В шахматной коробке обе армии ждали очередного краткого воскрешения. Марека за столиком не было. Пошел отлить? У стариков мочевой пузырь слабый. Он торопливо ткнул пальцем в первую попавшуюся пачку на витрине у стойки, расплатился, дорогие, сволочи, и вышел.
– Кэмел, – попрошайка, прикуривая, заслонился от ветра грязной рукой в грязной митенке с обрезанными пальцами, – говно. Польское говно. Ну все равно, спасибо.
Пальцы, удерживающие трепещущий огонек, как в раковине, были грязные, с обломанными черными ногтями, но длинные, красивые пальцы. Сколько ему лет? Сколько им всем тут лет?
– Она врет, – сказал, наконец, нищий, – наша соловушка.
– Это я уже понял.
– Она вовсе не пыталась спасти Нахмансона.
– Погодите, это вы о старой Валевской? Ну как же не пыталась? Она же отдалась этому Пушному, чтобы его спасти.
– Я ж говорю, врет.
Нищий торопливо затянулся. Клубы дыма расплывались в темнеющем воздухе, словно капля воды, пущенная в стакан с чернилами.

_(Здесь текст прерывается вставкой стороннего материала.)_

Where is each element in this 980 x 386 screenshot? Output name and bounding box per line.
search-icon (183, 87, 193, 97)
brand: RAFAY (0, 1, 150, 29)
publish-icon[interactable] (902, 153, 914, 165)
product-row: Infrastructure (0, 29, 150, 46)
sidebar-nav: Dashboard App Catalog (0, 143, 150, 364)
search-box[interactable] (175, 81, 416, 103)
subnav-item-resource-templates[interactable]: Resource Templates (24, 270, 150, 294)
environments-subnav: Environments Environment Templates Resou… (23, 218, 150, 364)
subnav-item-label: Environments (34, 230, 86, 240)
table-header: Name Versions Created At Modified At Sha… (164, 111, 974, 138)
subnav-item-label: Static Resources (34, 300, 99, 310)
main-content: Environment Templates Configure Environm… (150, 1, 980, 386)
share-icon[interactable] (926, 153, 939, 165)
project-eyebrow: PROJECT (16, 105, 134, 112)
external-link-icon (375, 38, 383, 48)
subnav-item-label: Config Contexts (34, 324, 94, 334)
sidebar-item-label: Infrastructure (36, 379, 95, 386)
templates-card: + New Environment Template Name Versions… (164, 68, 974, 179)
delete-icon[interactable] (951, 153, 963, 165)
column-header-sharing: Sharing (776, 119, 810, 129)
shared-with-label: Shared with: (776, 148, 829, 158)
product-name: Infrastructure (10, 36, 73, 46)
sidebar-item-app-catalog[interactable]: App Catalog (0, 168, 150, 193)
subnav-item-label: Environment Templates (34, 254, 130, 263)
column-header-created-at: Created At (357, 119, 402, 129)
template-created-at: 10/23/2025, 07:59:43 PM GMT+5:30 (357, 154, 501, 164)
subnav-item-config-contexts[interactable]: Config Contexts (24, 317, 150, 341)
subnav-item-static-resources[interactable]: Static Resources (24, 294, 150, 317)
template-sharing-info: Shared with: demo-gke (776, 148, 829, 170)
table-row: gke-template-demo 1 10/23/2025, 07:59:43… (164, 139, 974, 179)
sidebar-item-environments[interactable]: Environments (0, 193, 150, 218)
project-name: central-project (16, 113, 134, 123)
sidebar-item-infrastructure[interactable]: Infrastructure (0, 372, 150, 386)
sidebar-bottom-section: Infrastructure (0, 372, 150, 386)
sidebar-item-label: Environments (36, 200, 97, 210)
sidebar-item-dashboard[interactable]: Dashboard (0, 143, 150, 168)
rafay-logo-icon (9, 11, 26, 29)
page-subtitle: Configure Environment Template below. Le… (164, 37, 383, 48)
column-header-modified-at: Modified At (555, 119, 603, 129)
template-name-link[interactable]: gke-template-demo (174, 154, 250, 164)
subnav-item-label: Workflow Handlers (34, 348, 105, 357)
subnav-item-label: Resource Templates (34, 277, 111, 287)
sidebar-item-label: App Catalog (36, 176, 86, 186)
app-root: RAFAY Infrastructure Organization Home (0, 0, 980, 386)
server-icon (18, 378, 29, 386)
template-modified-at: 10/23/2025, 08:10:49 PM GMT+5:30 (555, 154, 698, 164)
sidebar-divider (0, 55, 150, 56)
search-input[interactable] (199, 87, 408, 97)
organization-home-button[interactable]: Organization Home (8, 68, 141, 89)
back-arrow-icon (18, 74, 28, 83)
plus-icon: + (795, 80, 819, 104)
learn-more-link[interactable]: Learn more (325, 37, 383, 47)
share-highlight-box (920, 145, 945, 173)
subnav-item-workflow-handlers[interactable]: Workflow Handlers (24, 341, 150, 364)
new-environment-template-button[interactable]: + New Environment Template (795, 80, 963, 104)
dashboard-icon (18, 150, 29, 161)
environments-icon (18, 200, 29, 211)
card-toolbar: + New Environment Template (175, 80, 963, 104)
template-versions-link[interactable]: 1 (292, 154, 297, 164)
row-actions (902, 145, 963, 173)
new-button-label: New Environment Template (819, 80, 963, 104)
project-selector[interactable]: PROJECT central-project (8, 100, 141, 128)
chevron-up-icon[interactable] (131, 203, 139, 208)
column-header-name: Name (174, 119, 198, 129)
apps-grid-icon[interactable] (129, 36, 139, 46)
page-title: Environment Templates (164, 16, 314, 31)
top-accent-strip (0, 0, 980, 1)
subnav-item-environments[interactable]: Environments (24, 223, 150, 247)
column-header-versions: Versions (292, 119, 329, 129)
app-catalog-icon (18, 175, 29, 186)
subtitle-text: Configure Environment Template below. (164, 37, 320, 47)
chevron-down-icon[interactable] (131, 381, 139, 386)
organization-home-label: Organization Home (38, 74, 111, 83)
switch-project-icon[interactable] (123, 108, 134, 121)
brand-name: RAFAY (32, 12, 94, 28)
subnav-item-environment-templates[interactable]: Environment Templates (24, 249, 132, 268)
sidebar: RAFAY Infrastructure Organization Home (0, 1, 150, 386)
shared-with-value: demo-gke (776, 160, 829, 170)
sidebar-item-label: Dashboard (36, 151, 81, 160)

– Это она его сдала, Нахмансона. Сама сдала.
– Зачем?
– Вам такое имя – Вертиго ничего не говорит?
– Псевдоним, – поправил он машинально.
– Какая разница? Так вот, Нахмансон. Он ведь и правда был… как тогда говорили? – вредителем. Собственно… Это все Ковач. Ковач работал на…
– Сопротивление. Народный фронт. В отряде Костжевского.
– А, вы знаете. Ну да. Так вот, в один прекрасный день Ковач пришел к Нахмансону, и тот не смог ему отказать. Нахмансон ведь очень любил Ковача. Как сына, которого у него никогда не было.
– А Ковач его предал. Слюбился с его женой.
Лицо нищего то освещалось тлеющим огоньком сигареты, то уходило в тень, и оттого черты лица менялись, нос гротескно
– С чего вы взяли? Она сказала? Это Вертиго ее надоумил. Все думали, она неравнодушна к Ковачу. Нахмансон тоже. Но он так любил Ковача, что прощал ему даже это. Ковач, prawdziwa idiota, тоже так думал. А на самом деле…
– Вертиго?
– Да, Вертиго. Она одним махом избавилась и от мужа, и от Ковача. Ловко, верно? Беда в том, что ее саму стали таскать на допросы. Не учла специфику новой власти. К тому же Нахмансон все понял. И дал на нее показания. Тогда она и соблазнила этого энкавэдешника.
– Версия не хуже любой другой. А почему тогда этот Пушной ее убил?
– С чего вы взяли, что Пушной ее убил?
Сам собой зажегся желтенький фонарь в подворотне. В конусе света висела водяная пыль. Нищий докурил сигарету до фильтра и отбросил окурок, который умирающим светлячком прочертил дугу в мокром воздухе и погас.
– Это же театр. Театр, понимаете?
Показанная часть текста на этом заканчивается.